Ecosyste.ms: Awesome
An open API service indexing awesome lists of open source software.
https://github.com/pszczesnowicz/SDC-P12-Semantic-Segmentation
https://github.com/pszczesnowicz/SDC-P12-Semantic-Segmentation
Last synced: 5 days ago
JSON representation
- Host: GitHub
- URL: https://github.com/pszczesnowicz/SDC-P12-Semantic-Segmentation
- Owner: pszczesnowicz
- Created: 2017-10-13T10:27:16.000Z (about 7 years ago)
- Default Branch: master
- Last Pushed: 2017-11-06T12:25:07.000Z (about 7 years ago)
- Last Synced: 2024-08-02T12:44:49.932Z (3 months ago)
- Language: Python
- Size: 43.8 MB
- Stars: 1
- Watchers: 1
- Forks: 0
- Open Issues: 0
-
Metadata Files:
- Readme: README.md
Awesome Lists containing this project
- awesome-starred - pszczesnowicz/SDC-P12-Semantic-Segmentation - (others)
README
This is my submission for the Udacity Self-Driving Car Nanodegree Semantic Segmentation Project.

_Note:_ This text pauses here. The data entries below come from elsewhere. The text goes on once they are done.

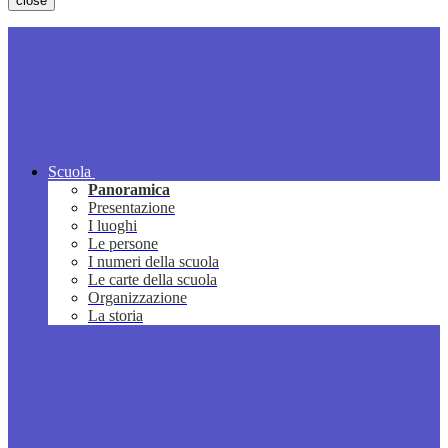
close
Scuola
Panoramica
Presentazione
I luoghi
Le persone
I numeri della scuola
Le carte della scuola
Organizzazione
La storia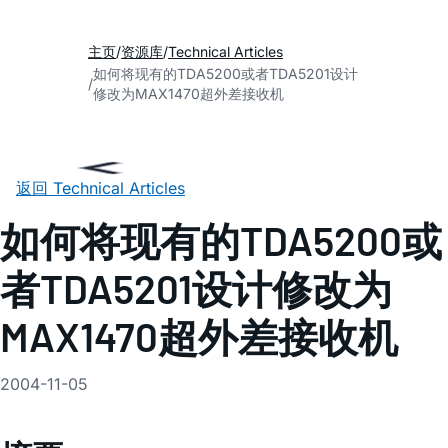
主页
资源库
Technical Articles
如何将现有的TDA5200或者TDA5201设计
修改为MAX1470超外差接收机
返回 Technical Articles
如何将现有的TDA5200或
者TDA5201设计修改为
MAX1470超外差接收机
2004-11-05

The goal of this project was to build a Fully Convolutional Network (FCN) that could label the individual pixels of an image as road or not road. The FCN was trained on the [KITTI Road Dataset](http://www.cvlibs.net/datasets/kitti/eval_road.php).

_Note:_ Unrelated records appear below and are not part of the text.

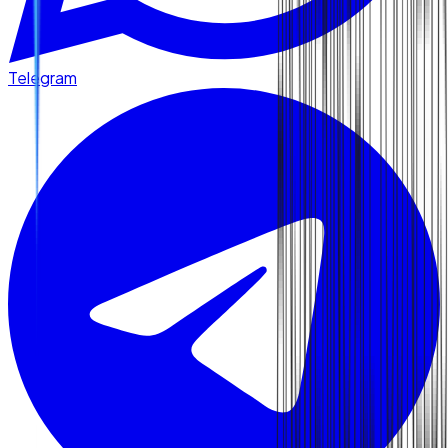
Telegram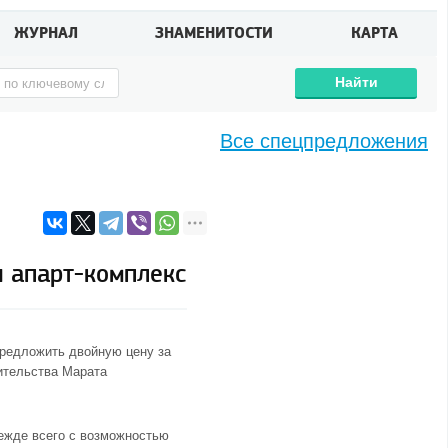
ЖУРНАЛ
ЗНАМЕНИТОСТИ
КАРТА
Найти
Все спецпредложения
и апарт-комплекс
предложить двойную цену за
ительства Марата
режде всего с возможностью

## Fully Convolutional Network Architecture
My network was based on the FCN-8 architecture (right) that was built using the VGG network (left).
The encoder portion of the network consists of the convolution and pooling layers of the VGG network with the final two fully connected layers replaced with 1x1 convolutions to prevent the complete loss of spatial information. The decoder portion of the network consists of 1x1 convolution, upsampling, and summation layers.

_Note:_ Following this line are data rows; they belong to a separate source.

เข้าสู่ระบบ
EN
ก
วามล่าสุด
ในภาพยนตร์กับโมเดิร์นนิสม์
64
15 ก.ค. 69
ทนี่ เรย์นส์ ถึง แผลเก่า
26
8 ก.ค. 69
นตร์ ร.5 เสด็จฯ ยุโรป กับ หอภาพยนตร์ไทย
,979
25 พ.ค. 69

The 1x1 convolution layers reduce the encoder's output depth from 4096 to the number of classes that the network is trained to recognize. The upsampling layers increase the encoder's output spatial dimensions from 7x7 to the original input image dimensions. The summation layers add together the upsampling and pooling layers. The pooling layers are from upstream of the encoder output and therefore contain more spatial information which improves the network's inference accuracy.
## Parameters and Hyperparameters
My network was trained to recognize two classes: road and not road. The final network was trained for 10 epochs using a batch size of 4.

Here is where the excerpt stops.